About 15.64 million litres of petrol are smuggled out of Nigeria daily. Nigerian petroleum products retail at an average 3.7 times cheaper than those of its neighbours. Which has given smugglers unfair possibilities for arbitrage. This has led to the smuggling of about 15.64 million gallons of petroleum products out of Nigeria in August 2021. Chapel Hill Denham disclosed in a document titled “Dangote Refinery can provide the needed breather for Nigeria’s public finances”
Withdrawal of subsidies, according to the research, could speed up an already pressured inflationary trend. But a stronger fiscal position’s positive spillover could lessen the impact on disadvantaged Nigerians. The report implied that 15.64 million litres on average per day smuggle to the incentives created by fuel subsidies.
The report said,” As of August 2021, the NNPC put PMS domestic consumption at 56.44mn on average per day.
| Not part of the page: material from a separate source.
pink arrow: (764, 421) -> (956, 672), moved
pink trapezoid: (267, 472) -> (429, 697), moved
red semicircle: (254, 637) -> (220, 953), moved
In-house in Chapel Hill Denham, we believe the actual number is at least 28% lower. For context, we estimate Nigeria’s actual PMS consumption at 40.6mn litre per day on average, with the balance smuggled to neighbouring West African countries.”
The report said “Going by the figures we got from the World Bank. Households in the bottom 40% of Nigeria’s income distribution account for less than 3.0% of all white product purchases. For proper context, private firms, public transportation services, government agencies, and other business entities consume 75% of all petrol products sold in Nigeria. Against this backdrop, one might conclude that subsidy may have outlived its purpose.”
Currently, fuel shortages have gotten worse in Lagos and Ogun State as filling stations are now charging N185 or more per litre. These prices for Premium Motor Spirit (PMS), also known as gasoline. Besides the new illegal pump price, they also had to tip the gasoline attendants with N400 or more, depending on their negotiating strength.
The Independent Petroleum Marketers Association of Nigeria (IPMAN) showed that some of its members closed down their businesses. This is because they no longer wanted to operate at a loss or under unfavourable circumstances. Closure of these petrol stations has led to the scarcity of the product and the appearance of long queues of vehicles at stations at are still open for business.